Bürgermeisterin Svenja Jörgens genießt ihre Elternzeit mit dem kleinen Sohn. Und wie nett die Bürger zu ihr sind! Alle wollen einen Blick auf den kleinen Balduin werfen, wenn sie mit dem Kinderwagen unterwegs ist. Und wie viele Geschenke sie schon bekommen hat.

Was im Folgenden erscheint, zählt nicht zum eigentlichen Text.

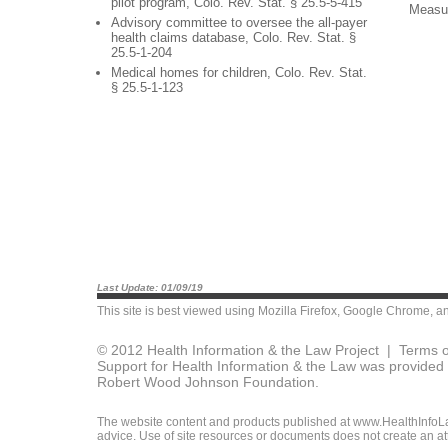
pilot program, Colo. Rev. Stat. § 25.5-5-415
Measu
Advisory committee to oversee the all-payer
health claims database, Colo. Rev. Stat. §
25.5-1-204
Medical homes for children, Colo. Rev. Stat.
§ 25.5-1-123
Last Update: 01/09/19
This site is best viewed using
Mozilla Firefox
,
Google Chrome
, a
© 2012 Health Information & the Law Project |
Terms o
Support for Health Information & the Law was provided 
Robert Wood Johnson Foundation.
The website content and products published at www.HealthInfoLaw
advice. Use of site resources or documents does not create an att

Montag, 13.08.2018, 18:00 Uhr

Anna Brennt erschrickt, als sie erkennt, wo Josef Pfeifer ermordet wurde. Stadtbaurat Dicker befragt seine Sekretärin Sabine Domestos, wer in seinem Büro gewesen ist, und Martin Burg will von seiner Nichte wissen, ob sie in der Nacht verdächtige Personen am Tatort gesehen hat.
Anna Brennt erschrickt, als sie erkennt, wo Josef Pfeifer ermordet wurde. Stadtbaurat Dicker befragt seine Sekretärin Sabine Domestos, wer in seinem Büro gewesen ist, und Martin Burg will von seiner Nichte wissen, ob sie in der Nacht verdächtige Personen am Tatort gesehen hat. Foto: Heinrich Schwarze-Blanke

Sogar ihr Konkurrent bei der Bürgermeisterwahl im nächsten Jahr hat ihr ein in blaues Geschenkpapier eingewickeltes Päckchen überreicht. „Guck mal, André,“ sagt sie zu ihrem Mann. „Rainer Duttkötter hat uns etwas zur Geburt von Balduin geschenkt.“ Sie öffnet das Papier. „Ein Strampler“, sagt sie gerührt. „Und er hat was einsticken lassen: ‚Schützenkönig im Brock-Spechthoshock 2048‘. Ach wie niedlich!“ Sie packt das Geschenk ganz aus, dreht den Strampler um – und ihre Miene erstarrt. Denn dort steht: „Letztes SPD-Mitglied Deutschlands 2047“.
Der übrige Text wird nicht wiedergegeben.